Kunselman believes the city could put its surface lots up for sale with deed restrictions on the area, height and mass and then let the free market take its course.
"You can't control use — so hotel versus housing," he said. "Politicians and bureaucrats and appointees have no special authority to control use, so the idea that they would restrict to a specific use would actually de-value the property because it makes it much more restrictive."
He called the estimated $24 million potential land value for the Y Lot "outrageous." He also questioned whether the city could get more than $52 million for all four properties.
"That kind of money, first of all, is speculative, so I'm not going to start planning or hypothesizing what we could do if we have $50 million," he said. "That's going way beyond reality."
Kunselman said he doesn't think the numbers add up when the St. Nicholas Greek Orthodox Church property sold for $610,200 this week. He said that's a prime near-downtown property on North Main Street, "and they're thinking the Y site is going to sell for millions?"
Council Member Sandi Smith, D-1st Ward, is bringing forward a resolution next Monday to stipulate that a percentage of the proceeds from the sale of city properties goes toward affordable housing. Hieftje said that's a noble use, but he doesn't want to tie the city's hands too much.

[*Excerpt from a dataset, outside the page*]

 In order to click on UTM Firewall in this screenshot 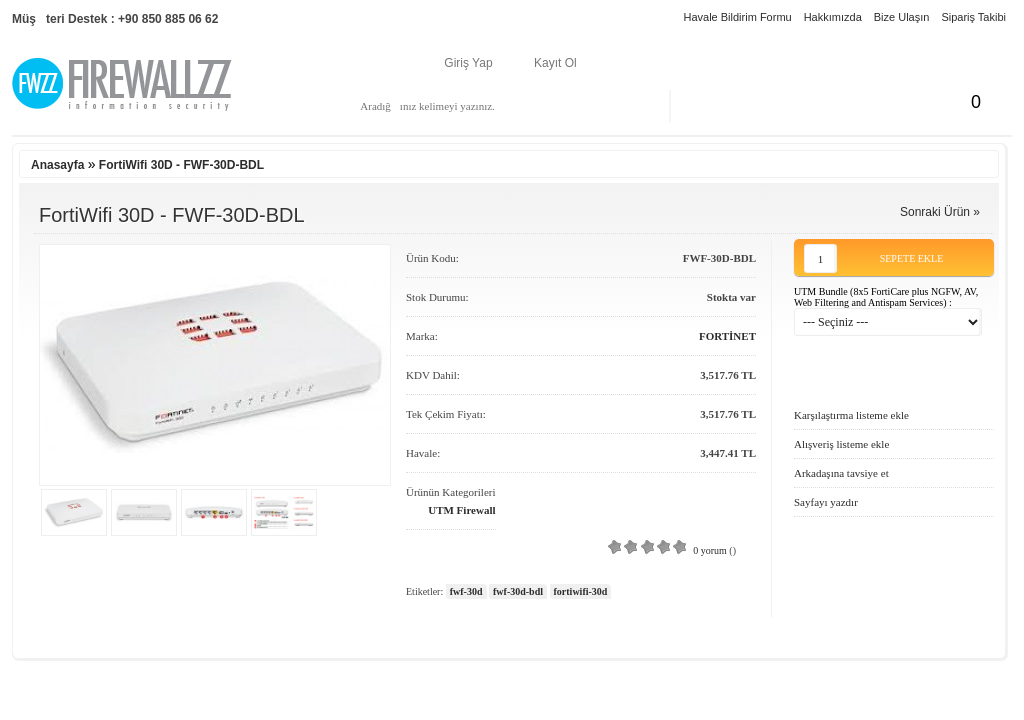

"It seems appropriate to me that the city would have something in place to say that a percentage of land sales should go to affordable housing, but I'm not in agreement that all of that would go to affordable housing," he said. "You're talking about big dollars here and there's other needs."
Hieftje said he thinks the money could go to a number of causes, including paying down the city's long-term obligations for retiree health care and pensions. But he said it shouldn't be used to temporarily fund recurring operating expenses, so he wouldn't recommend using it to hire staff.
"One of the reasons we've been successful financially is we never spend our reserve funds on operating expenses," Hieftje said. "So it's not as if we would sell a property and then fund operating expenses from that. That's not a smart way to go."
Hieftje reiterated there's no urgency for the city to sell any of the four properties. If history repeats itself, he said, it could be a slow process.
"As far as I know, we've sold one property in decades and that's the one where you have the apartments going up on First and Washington," he said. "So if you look at the scale of things, for the city to sell one property per decade, that would probably keep pace."
4ward Planning looked at sale and list prices for other properties in the downtown area going back to 2008 to provide a point of comparison.
The analysis shows a 0.33-acre property at 600-606 E. Washington at $4.9 million ($14.8 million per acre), a 0.15-acre property at 209-211 S. State at $2.6 million ($17.1 million per acre), a 0.2-acre property at 202-212 S.Division at $1 million ($5 million per acre), and a 0.32-acre property at 500 E. William at $4.3 million ($13.3 million per acre).